Search each line below for the word "scrollbar" and list those that contain it.

> Entries supplied
· · · · ·
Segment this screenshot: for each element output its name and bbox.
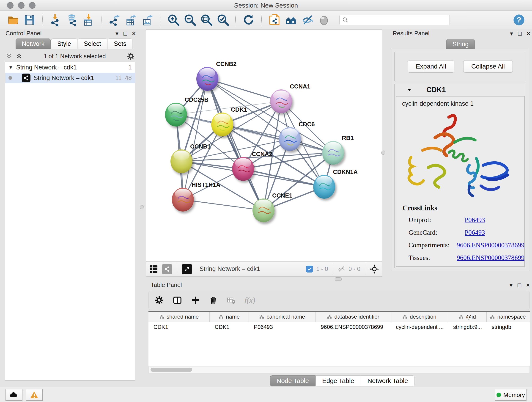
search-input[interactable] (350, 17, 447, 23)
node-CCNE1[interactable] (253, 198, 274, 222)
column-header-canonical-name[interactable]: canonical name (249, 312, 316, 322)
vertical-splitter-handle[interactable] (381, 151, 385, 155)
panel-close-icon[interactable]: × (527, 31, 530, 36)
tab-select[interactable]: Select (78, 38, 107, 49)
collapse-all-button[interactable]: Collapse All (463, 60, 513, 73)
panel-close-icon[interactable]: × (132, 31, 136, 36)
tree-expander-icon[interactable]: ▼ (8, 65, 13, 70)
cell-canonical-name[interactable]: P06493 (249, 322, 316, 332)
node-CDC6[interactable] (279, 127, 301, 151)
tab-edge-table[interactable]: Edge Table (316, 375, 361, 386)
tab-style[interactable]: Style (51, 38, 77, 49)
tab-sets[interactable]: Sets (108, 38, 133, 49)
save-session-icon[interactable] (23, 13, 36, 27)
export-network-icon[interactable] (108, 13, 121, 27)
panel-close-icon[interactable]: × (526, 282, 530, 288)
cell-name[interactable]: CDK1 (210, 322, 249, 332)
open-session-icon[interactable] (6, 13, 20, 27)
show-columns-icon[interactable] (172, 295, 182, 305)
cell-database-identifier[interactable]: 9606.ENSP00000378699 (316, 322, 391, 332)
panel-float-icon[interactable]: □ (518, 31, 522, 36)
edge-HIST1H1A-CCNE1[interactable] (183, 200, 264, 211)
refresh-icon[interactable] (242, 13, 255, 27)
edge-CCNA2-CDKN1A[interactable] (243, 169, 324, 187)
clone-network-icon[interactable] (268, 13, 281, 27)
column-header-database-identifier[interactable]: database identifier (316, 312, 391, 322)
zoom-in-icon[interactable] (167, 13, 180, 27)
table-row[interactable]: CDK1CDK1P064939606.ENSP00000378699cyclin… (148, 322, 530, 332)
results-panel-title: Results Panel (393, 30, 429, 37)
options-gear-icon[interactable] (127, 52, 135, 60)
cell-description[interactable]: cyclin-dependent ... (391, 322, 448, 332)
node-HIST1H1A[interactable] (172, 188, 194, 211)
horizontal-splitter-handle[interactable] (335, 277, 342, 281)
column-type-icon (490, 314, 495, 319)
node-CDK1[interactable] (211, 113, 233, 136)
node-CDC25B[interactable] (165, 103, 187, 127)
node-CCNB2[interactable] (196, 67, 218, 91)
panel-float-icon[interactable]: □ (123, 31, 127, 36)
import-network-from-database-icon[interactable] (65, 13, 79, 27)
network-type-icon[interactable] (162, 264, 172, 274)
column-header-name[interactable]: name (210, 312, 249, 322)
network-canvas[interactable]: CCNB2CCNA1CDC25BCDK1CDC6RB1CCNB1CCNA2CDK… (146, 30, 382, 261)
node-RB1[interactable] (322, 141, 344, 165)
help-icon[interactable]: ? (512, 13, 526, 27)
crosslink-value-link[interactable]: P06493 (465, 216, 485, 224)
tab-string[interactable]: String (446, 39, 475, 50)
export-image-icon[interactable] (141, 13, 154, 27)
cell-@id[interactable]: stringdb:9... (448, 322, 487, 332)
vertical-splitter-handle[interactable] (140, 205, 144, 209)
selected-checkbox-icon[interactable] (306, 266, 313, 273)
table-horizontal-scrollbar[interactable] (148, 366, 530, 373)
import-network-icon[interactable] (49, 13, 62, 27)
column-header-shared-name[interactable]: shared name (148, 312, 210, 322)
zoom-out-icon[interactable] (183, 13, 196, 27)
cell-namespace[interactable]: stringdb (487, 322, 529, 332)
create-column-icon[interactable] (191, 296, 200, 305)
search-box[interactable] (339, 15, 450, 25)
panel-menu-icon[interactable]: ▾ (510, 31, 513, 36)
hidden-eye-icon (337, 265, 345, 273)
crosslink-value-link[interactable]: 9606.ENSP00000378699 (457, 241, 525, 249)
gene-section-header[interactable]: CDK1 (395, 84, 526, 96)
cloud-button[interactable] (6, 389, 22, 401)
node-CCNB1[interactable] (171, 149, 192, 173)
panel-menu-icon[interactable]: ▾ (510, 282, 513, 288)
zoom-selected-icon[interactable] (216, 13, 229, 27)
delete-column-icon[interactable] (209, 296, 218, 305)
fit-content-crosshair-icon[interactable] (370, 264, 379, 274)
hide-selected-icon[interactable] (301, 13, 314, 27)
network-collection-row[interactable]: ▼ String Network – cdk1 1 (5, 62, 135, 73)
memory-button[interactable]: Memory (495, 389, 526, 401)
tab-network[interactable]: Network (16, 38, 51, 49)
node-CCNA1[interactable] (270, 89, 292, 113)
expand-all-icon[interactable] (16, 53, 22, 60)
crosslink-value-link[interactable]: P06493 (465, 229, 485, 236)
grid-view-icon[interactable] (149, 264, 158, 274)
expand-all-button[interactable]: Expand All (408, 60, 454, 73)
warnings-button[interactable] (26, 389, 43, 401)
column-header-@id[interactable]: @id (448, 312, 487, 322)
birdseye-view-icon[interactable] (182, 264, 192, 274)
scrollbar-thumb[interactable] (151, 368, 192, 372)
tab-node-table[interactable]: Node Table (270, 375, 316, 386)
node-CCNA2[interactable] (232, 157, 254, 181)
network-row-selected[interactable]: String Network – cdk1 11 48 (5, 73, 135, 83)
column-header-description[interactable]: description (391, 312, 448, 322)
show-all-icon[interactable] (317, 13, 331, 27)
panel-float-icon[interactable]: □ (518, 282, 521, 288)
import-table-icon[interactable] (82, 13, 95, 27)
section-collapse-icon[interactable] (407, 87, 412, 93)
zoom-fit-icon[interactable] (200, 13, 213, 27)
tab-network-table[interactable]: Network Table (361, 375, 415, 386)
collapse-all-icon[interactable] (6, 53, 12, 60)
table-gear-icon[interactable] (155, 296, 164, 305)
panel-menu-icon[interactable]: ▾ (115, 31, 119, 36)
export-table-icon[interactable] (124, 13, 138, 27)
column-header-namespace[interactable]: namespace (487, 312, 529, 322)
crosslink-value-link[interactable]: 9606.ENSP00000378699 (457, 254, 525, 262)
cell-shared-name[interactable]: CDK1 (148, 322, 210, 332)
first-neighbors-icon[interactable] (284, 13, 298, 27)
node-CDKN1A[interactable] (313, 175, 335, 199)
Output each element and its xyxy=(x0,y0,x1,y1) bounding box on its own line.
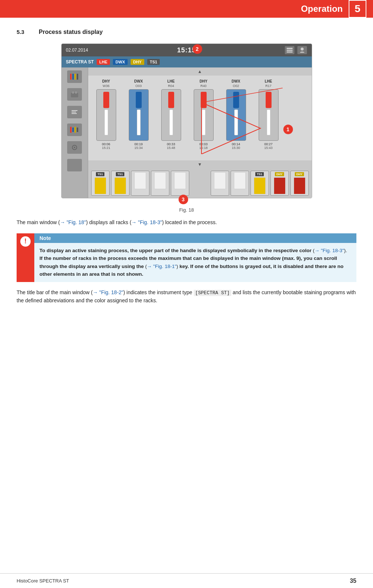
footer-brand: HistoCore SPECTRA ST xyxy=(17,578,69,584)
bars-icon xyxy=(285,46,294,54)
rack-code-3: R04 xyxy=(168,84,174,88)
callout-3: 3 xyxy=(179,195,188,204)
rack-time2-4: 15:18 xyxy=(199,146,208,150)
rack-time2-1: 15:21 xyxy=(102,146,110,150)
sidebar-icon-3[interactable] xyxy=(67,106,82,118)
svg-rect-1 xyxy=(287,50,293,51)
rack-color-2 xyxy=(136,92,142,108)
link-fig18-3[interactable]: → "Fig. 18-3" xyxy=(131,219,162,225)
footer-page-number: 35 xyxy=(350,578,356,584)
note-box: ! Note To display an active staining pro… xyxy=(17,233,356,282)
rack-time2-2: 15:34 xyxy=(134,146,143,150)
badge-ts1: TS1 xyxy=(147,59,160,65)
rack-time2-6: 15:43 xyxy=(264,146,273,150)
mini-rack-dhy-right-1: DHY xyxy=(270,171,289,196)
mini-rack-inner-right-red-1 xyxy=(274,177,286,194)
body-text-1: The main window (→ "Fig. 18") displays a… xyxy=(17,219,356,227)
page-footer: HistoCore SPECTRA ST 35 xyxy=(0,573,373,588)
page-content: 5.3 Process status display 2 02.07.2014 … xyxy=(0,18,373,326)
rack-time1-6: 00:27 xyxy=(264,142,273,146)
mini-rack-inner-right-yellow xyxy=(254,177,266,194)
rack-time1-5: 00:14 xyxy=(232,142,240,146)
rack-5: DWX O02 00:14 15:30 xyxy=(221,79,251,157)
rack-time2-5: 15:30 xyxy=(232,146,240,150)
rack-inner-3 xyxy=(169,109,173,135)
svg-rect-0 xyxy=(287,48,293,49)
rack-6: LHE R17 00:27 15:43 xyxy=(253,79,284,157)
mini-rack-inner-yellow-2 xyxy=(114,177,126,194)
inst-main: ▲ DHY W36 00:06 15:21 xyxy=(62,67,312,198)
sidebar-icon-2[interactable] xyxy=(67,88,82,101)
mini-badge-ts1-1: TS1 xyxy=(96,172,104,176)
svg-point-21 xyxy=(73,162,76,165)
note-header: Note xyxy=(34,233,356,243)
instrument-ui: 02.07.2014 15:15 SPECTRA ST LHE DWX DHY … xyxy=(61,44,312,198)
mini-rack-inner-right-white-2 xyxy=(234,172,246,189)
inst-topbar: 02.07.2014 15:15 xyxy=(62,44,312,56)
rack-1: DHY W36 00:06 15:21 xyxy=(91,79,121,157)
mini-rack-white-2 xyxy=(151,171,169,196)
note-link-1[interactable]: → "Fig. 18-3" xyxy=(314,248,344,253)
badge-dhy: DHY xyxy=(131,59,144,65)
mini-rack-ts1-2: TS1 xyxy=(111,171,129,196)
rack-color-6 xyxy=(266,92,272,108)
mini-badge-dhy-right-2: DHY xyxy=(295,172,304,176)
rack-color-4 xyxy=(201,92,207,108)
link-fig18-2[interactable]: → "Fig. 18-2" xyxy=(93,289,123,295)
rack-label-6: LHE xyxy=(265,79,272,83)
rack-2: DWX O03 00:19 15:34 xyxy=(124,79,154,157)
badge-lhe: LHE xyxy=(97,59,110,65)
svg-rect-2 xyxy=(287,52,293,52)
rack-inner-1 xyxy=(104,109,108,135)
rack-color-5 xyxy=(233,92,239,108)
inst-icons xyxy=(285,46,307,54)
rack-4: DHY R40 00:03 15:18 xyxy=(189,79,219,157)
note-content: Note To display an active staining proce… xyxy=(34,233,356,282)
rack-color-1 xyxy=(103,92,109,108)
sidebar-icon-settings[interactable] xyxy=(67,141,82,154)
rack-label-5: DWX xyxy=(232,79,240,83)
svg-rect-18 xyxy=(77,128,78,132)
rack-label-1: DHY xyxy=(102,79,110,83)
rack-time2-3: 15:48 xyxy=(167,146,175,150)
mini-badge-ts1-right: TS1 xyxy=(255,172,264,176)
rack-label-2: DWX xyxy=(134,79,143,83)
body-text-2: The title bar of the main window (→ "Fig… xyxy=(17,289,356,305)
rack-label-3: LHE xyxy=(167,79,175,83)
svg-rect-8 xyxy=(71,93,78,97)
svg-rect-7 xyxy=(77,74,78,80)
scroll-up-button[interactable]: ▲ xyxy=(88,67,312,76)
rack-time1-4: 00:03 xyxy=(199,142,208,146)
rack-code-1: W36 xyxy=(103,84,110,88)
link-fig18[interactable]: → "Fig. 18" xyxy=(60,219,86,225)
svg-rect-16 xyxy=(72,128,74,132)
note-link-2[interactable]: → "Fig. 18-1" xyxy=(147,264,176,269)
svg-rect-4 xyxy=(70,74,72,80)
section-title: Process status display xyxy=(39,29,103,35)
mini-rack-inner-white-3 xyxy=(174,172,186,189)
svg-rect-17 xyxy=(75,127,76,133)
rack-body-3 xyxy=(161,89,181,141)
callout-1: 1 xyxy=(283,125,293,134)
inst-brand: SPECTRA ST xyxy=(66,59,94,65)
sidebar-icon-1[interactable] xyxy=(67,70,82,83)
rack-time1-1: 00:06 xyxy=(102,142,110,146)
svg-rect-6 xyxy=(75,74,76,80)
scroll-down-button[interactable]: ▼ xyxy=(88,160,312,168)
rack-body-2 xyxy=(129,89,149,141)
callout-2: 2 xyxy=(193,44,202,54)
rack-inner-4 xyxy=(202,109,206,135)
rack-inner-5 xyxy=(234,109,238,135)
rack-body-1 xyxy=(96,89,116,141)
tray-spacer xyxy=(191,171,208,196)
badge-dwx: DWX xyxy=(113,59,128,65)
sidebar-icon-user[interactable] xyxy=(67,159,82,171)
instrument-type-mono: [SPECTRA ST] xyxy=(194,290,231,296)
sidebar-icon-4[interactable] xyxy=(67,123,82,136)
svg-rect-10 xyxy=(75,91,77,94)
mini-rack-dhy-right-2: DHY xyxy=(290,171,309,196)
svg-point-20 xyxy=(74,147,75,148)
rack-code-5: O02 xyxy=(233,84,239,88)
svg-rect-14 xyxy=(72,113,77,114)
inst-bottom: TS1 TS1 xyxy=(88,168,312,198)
· · · · ·
> Written solution
table-horizontal-scrollbar[interactable] (148, 366, 530, 373)
scrollbar-thumb[interactable] (151, 368, 192, 372)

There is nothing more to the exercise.